**Data extracts:**

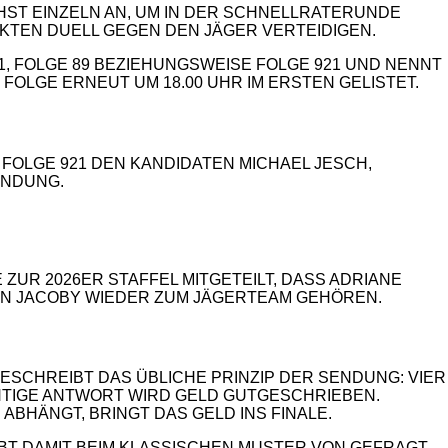
HST EINZELN AN, UM IN DER SCHNELLRATERUNDE G
TEN DUELL GEGEN DEN JÄGER VERTEIDIGEN.
1, FOLGE 89 BEZIEHUNGSWEISE FOLGE 921 UND NENNT
E FOLGE ERNEUT UM 18.00 UHR IM ERSTEN GELISTET.
 FOLGE 921 DEN KANDIDATEN MICHAEL JESCH,
ENDUNG.
ZUR 2026ER STAFFEL MITGETEILT, DASS ADRIANE
IAN JACOBY WIEDER ZUM JÄGERTEAM GEHÖREN.
ESCHREIBT DAS ÜBLICHE PRINZIP DER SENDUNG: VIER
HTIGE ANTWORT WIRD GELD GUTGESCHRIEBEN.
ABHÄNGT, BRINGT DAS GELD INS FINALE.
IBT DAMIT BEIM KLASSISCHEN MUSTER VON GEFRAGT –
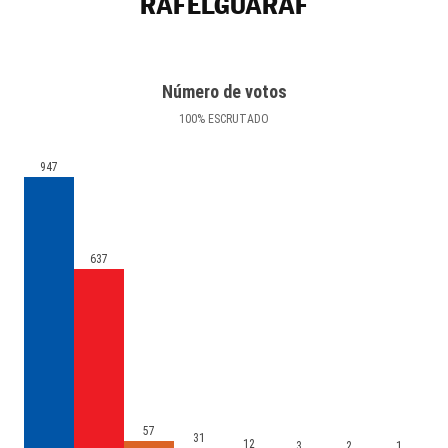
RAFELGUARAF
Número de votos
100
%
ESCRUTADO
947
637
57
31
12
3
2
1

**Exercise instructions:** Beginning with the line that contains "E FOLGE ERNEUT" and ending with the final line of the listing, return each line exactly. Omit all pictures.

**Solution to this task:**
E FOLGE ERNEUT UM 18.00 UHR IM ERSTEN GELISTET.
 FOLGE 921 DEN KANDIDATEN MICHAEL JESCH,
ENDUNG.
ZUR 2026ER STAFFEL MITGETEILT, DASS ADRIANE
IAN JACOBY WIEDER ZUM JÄGERTEAM GEHÖREN.
ESCHREIBT DAS ÜBLICHE PRINZIP DER SENDUNG: VIER
HTIGE ANTWORT WIRD GELD GUTGESCHRIEBEN.
ABHÄNGT, BRINGT DAS GELD INS FINALE.
IBT DAMIT BEIM KLASSISCHEN MUSTER VON GEFRAGT –
RAFELGUARAF
Número de votos
100
%
ESCRUTADO
947
637
57
31
12
3
2
1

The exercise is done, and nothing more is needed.